9. Option. In the event of a willful breach of this Agreement by the Holder, Parent shall have the option, effective as of the date of this Agreement and exercisable until the Termination Date, to purchase the shares of Company Common Stock held by the Holder at an exercise price equal to the price per share payable to stockholders pursuant to the Merger Agreement, subject to adjustment as provided in Section 1.06(f) thereof.
10. Specific Performance. The parties hereto agree that irreparable harm would occur in the event that any of the provisions of this Agreement were not performed in accordance with its specific terms or were otherwise breached. It is accordingly agreed that the parties shall be entitled to an injunction or injunctions to prevent breaches of this Agreement and to enforce specifically the terms and provisions hereof in any court of the United States or any state thereof having jurisdiction, this being in addition to any other remedy to which they are entitled at law or in equity.
11. Amendment. (a) This Agreement may not be amended or modified, except by an instrument in writing signed on behalf of each of the parties hereto.
(b) No provision of this Agreement may be waived by either party hereto, except by an instrument in writing signed on behalf of the party granting such waiver.
12. Governing Law; Consent of Jurisdiction. This Agreement shall be governed by and construed in accordance with the laws of the State of Delaware without regard to its conflict of law provisions. Each party hereto hereby irrevocably submits to the jurisdiction of any State or Federal court sitting in the State of Delaware in any action or proceeding arising out of or related to this Agreement, and hereby irrevocably agrees that all claims in respect of such action or proceeding may be heard and determined in such State or Federal court. Each party hereto hereby irrevocably consents to the service of process, which may be served in any such action or proceeding by certified mail, return receipt requested, by delivering a copy of such process to such party at its address specified in Section 8 or by any other method permitted by law.
13. Counterparts. This Agreement may be executed by facsimile and in counterparts, each of which shall be deemed an original, and all of which together shall constitute one and the same agreement.

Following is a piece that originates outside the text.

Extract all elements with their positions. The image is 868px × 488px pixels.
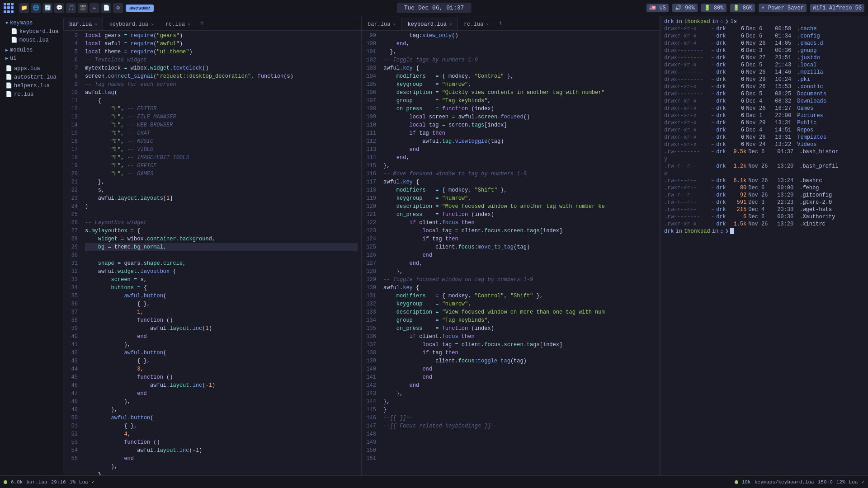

14. Further Assurances. Upon request of Parent, the Holder will execute and deliver any additional documents and take such further actions as may reasonably be deemed by Parent to be necessary or desirable to carry out the provisions hereof.
15. Termination. (a) This Agreement shall terminate on the date (the “Termination Date”) which is the earlier of (i) the date on which the Effective Time occurs or (ii) the date of termination of the Merger Agreement in accordance with its terms.
(b) Upon any termination of this Agreement as provided in this Section 14, this Agreement shall thereupon become void and of no further force and effect, and there shall be no liability in respect of this Agreement or of any transactions contemplated hereby on the part of any party hereto or any of its directors, officers, partners, stockholders, employees, agents, advisors, representatives or affiliates; provided, however, that nothing herein shall relieve any party from any liability for such party’s willful breach of this Agreement; and provided further that nothing herein shall limit, restrict, impair, amend or otherwise modify the rights, remedies, obligations or liabilities of any person under any other contract or agreement, including, without limitation, the Merger Agreement.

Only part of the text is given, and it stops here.